Aesthetically and sequentially, “Jimmy’s Hall” is something of a follow-up to Loach’s magnificent 2006 historical drama, “The Wind That Shakes the Barley,” which chronicled the civil war and the Irish War for Independence that preceded it. In 1932, when “Jimmy’s Hall” opens, Ireland is tentatively trying to heal those old wounds.

When Gralton returns from a 10-year exile in New York, he brings with him new jazz records and dance steps, which he soon shares with his delighted followers in the hall, where neighbors teach neighbors how to sing, speak Gaelic, draw and interpret Yeats.

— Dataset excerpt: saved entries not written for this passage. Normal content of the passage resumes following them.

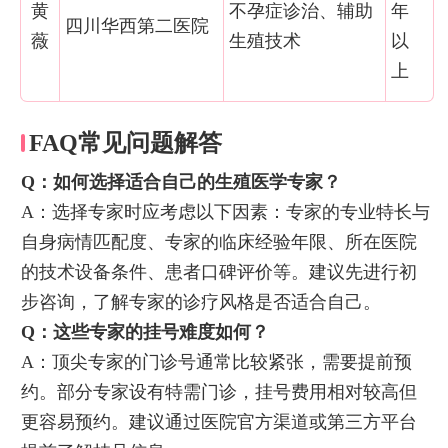
黄
不孕症诊治、辅助
年
四川华西第二医院
薇
生殖技术
以
上
FAQ常见问题解答
Q：如何选择适合自己的生殖医学专家？
A：选择专家时应考虑以下因素：专家的专业特长与
自身病情匹配度、专家的临床经验年限、所在医院
的技术设备条件、患者口碑评价等。建议先进行初
步咨询，了解专家的诊疗风格是否适合自己。
Q：这些专家的挂号难度如何？
A：顶尖专家的门诊号通常比较紧张，需要提前预
约。部分专家设有特需门诊，挂号费用相对较高但
更容易预约。建议通过医院官方渠道或第三方平台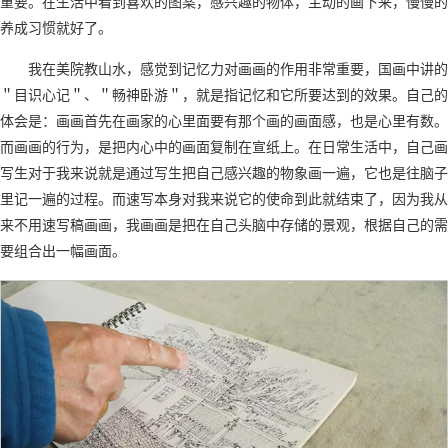
重要。在生活中看到喜欢的图案，感兴趣的物体，主动的画下来，慢慢的
养成习惯就好了。
我在美院教山水，感觉到记忆力对画画的作用非常重要，国画中讲的
＂目识心记＂、＂畅神卧游＂，就是指记忆和它所要达到的效果。自己的
体会是：画画首先在画家的心里面要有那个画的画面感，也是心里有数。
而画画的行为，是把内心中的画面复制在宣纸上。在日常生活中，自己画
写生对于我来说就是通过写生把自己感兴趣的物象画一遍，它也是往脑子
里记一遍的过程。而速写本身对我来说它的使命到此就结束了，因为我从
来不用速写稿画画，我画画是把在自己头脑中存储的景观，根据自己的需
要组合出一幅画面。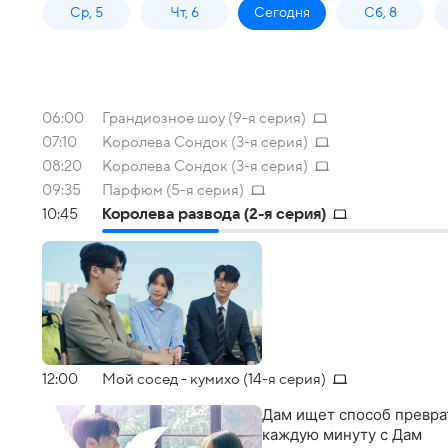
Ср, 5
Чт, 6
Сегодня
Сб, 8
06:00
Грандиозное шоу (9-я серия)
07:10
Королева Сондок (3-я серия)
08:20
Королева Сондок (3-я серия)
09:35
Парфюм (5-я серия)
10:45
Королева развода (2-я серия)
12:00
Мой сосед - кумихо (14-я серия)
Дам ищет способ преврат
каждую минуту с Дам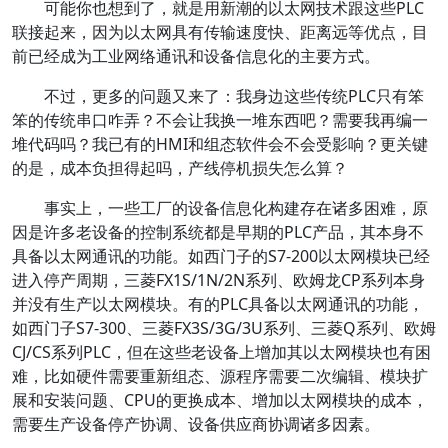
可能你也想到了，就是用新潮的以太网技术跟这些PLC
联接起来，因为以太网具有传输速度快、距离远等优点，目
前已经成为工业网络通讯和设备信息化的主要方式。
不过，更多的问题又来了：我身边这些传统PLC只有笨
笨的传统串口咋弄？不会让我换一堆东西吧？需要我再编一
堆代码吗？我已有的HMI和组态软件会不会受影响？更关键
的是，成本负担得起吗，产线停机损失怎么算？
事实上，一些工厂的设备信息化构建存在诸多困难，原
因是许多老设备的控制系统都是早期的PLC产品，其本身不
具备以太网通讯的功能。如西门子的S7-200以太网模块已经
进入停产周期，三菱FX1S/1N/2N系列、欧姆龙CP系列本身
并没有生产以太网模块。有的PLC具备以太网通讯的功能，
如西门子S7-300、三菱FX3S/3G/3U系列、三菱Q系列、欧姆
CJ/CS系列PLC，但在这些老设备上增加其以太网模块也有困
难，比如硬件需要重新组态、源程序需要二次编辑、模块扩
展和安装问题、CPU的更换成本、增加以太网模块的成本，
需要生产设备停产协调、设备供应商协调诸多因素。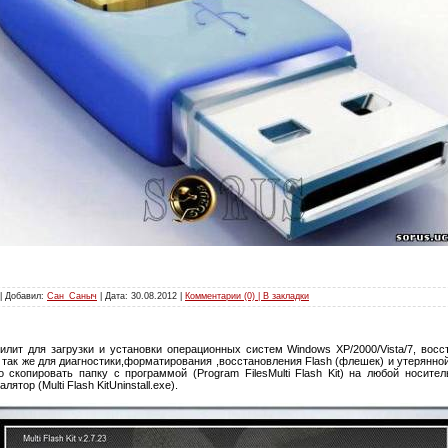
 | Добавил:
Сан_Саныч
| Дата:
30.08.2012
|
Комментарии (0) | В закладки
илит для загрузки и установки операционных систем Windows XP/2000/Vista/7, вос
 так же для диагностики,форматирования ,восстановления Flash (флешек) и утерянн
о скопировать папку с программой (Program FilesMulti Flash Kit) на любой носите
тор (Multi Flash KitUninstall.exe).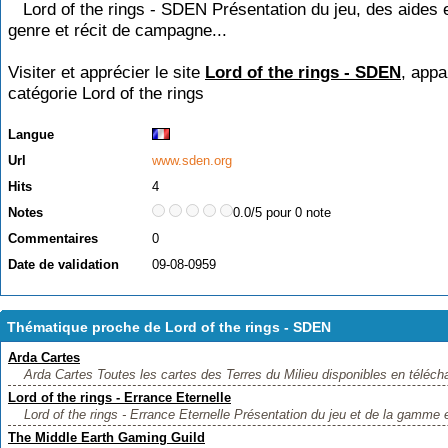
Lord of the rings - SDEN Présentation du jeu, des aides e
genre et récit de campagne...
Visiter et apprécier le site
Lord of the rings - SDEN
, appa
catégorie
Lord of the rings
Langue
Url
www.sden.org
Hits
4
Notes
0.0/5 pour 0 note
Commentaires
0
Date de validation
09-08-0959
Thématique proche de Lord of the rings - SDEN
Arda Cartes
Arda Cartes Toutes les cartes des Terres du Milieu disponibles en téléch
Lord of the rings - Errance Eternelle
Lord of the rings - Errance Eternelle Présentation du jeu et de la gamme e
The Middle Earth Gaming Guild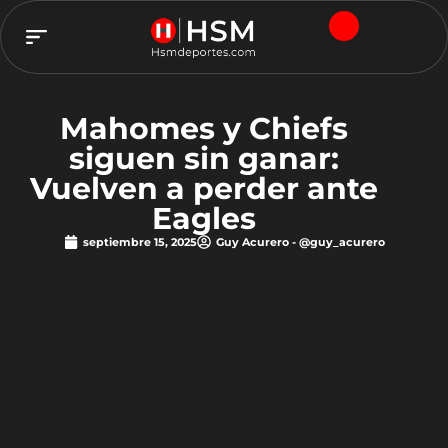
TEAM HSM
Mahomes y Chiefs
siguen sin ganar:
Vuelven a perder ante
Eagles
septiembre 15, 2025
Guy Acurero - @guy_acurero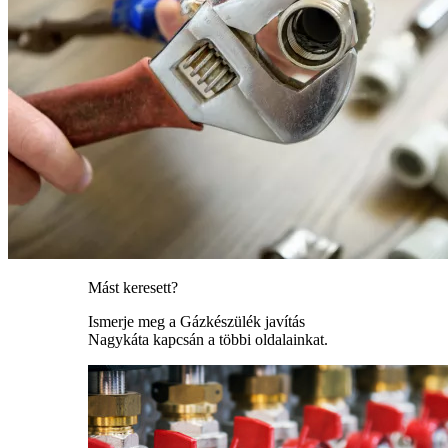
Mást keresett?
Ismerje meg a Gázkészülék javítás
Nagykáta kapcsán a többi oldalainkat.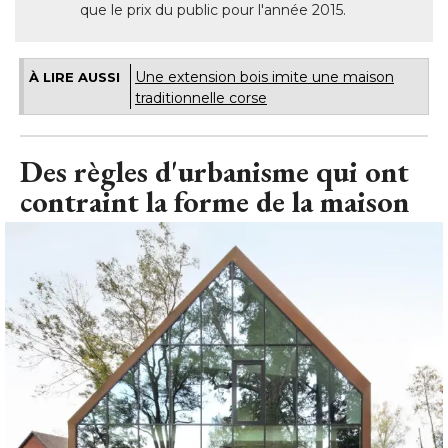
que le prix du public pour l'année 2015. 
Une extension bois imite une maison
À LIRE AUSSI
traditionnelle corse
Des règles d'urbanisme qui ont
contraint la forme de la maison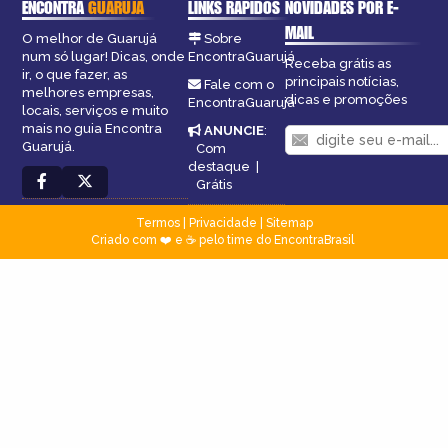
ENCONTRA
GUARUJÁ
LINKS RÁPIDOS
NOVIDADES POR E-
MAIL
O melhor de Guarujá
Sobre
num só lugar! Dicas, onde
EncontraGuarujá
Receba grátis as
ir, o que fazer, as
principais notícias,
Fale com o
melhores empresas,
dicas e promoções
EncontraGuarujá
locais, serviços e muito
mais no guia Encontra
ANUNCIE
:
Guarujá.
Com
destaque
|
Grátis
Termos
|
Privacidade
|
Sitemap
Criado com ❤️ e ☕ pelo time do EncontraBrasil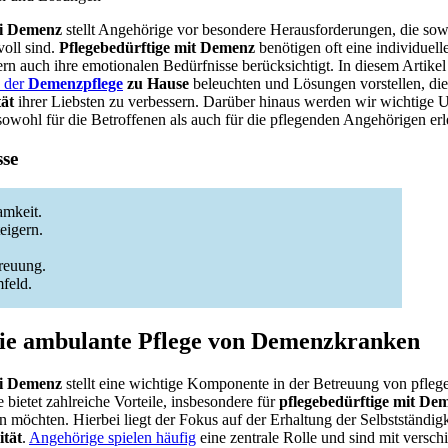
ei Demenz
stellt Angehörige vor besondere Herausforderungen, die sow
voll sind.
Pflegebedürftige mit Demenz
benötigen oft eine individuell
ern auch ihre emotionalen Bedürfnisse berücksichtigt. In diesem Artike
 der
Demenzpflege
zu Hause
beleuchten und Lösungen vorstellen, di
ät
ihrer Liebsten zu verbessern. Darüber hinaus werden wir wichtige 
 sowohl für die Betroffenen als auch für die pflegenden Angehörigen er
sse
amkeit.
eigern.
treuung.
feld.
die ambulante Pflege von Demenzkranken
ei Demenz
stellt eine wichtige Komponente in der Betreuung von pfle
 bietet zahlreiche Vorteile, insbesondere für
pflegebedürftige mit De
möchten. Hierbei liegt der Fokus auf der Erhaltung der Selbstständigk
ität
.
Angehörige spielen häufig
eine zentrale Rolle und sind mit versch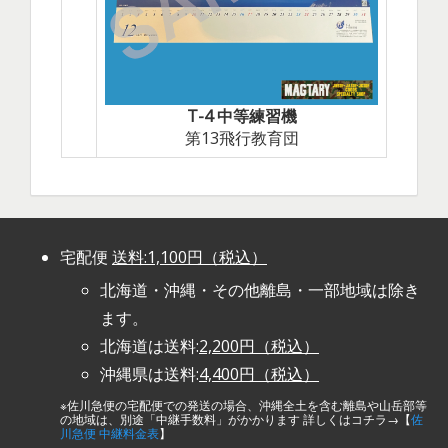
T-4 中等練習機
第13飛行教育団
宅配便
送料:1,100円（税込）
北海道・沖縄・その他離島・一部地域は除き
ます。
北海道は送料:
2,200円（税込）
沖縄県は送料:
4,400円（税込）
※佐川急便の宅配便での発送の場合、沖縄全土を含む離島や山岳部等
の地域は、別途「中継手数料」がかかります 詳しくはコチラ→【
佐
川急便 中継料金表
】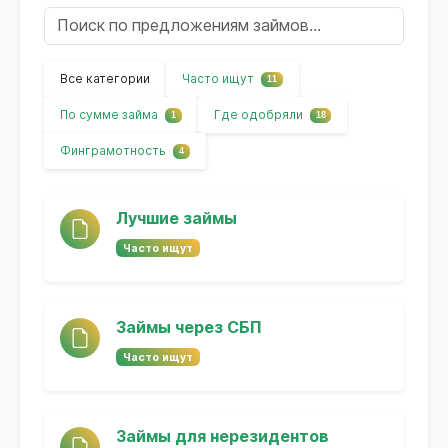
Все категории
Часто ищут
11
По сумме займа
Где одобряли
1
18
Финграмотность
4
Лучшие займы
Часто ищут
Займы через СБП
Часто ищут
Займы для нерезидентов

But nothing gold can stay. Jimmy and his hall are soon in the cross hairs of a censorious local priest (Jim Norton) who treats County Leitrim as his personal fiefdom and rails against the hall in his sermons, associating it with everything from Stalinist purges to paganism to the Anglo-Saxon hegemony of the British.

Although the story also tracks Jimmy’s courtship of Oonagh (Simone Kirby), an old flame who’s now married, things get a bit plotty and speechy from there on. But Loach’s idealism and affection for his protagonist are infectious. Seen through another lens, “Jimmy’s Hall” is actually quite timely, its brief and shining moment of flinty self-reliance resembling the modern-day DIY movement, decades before DIY became chic.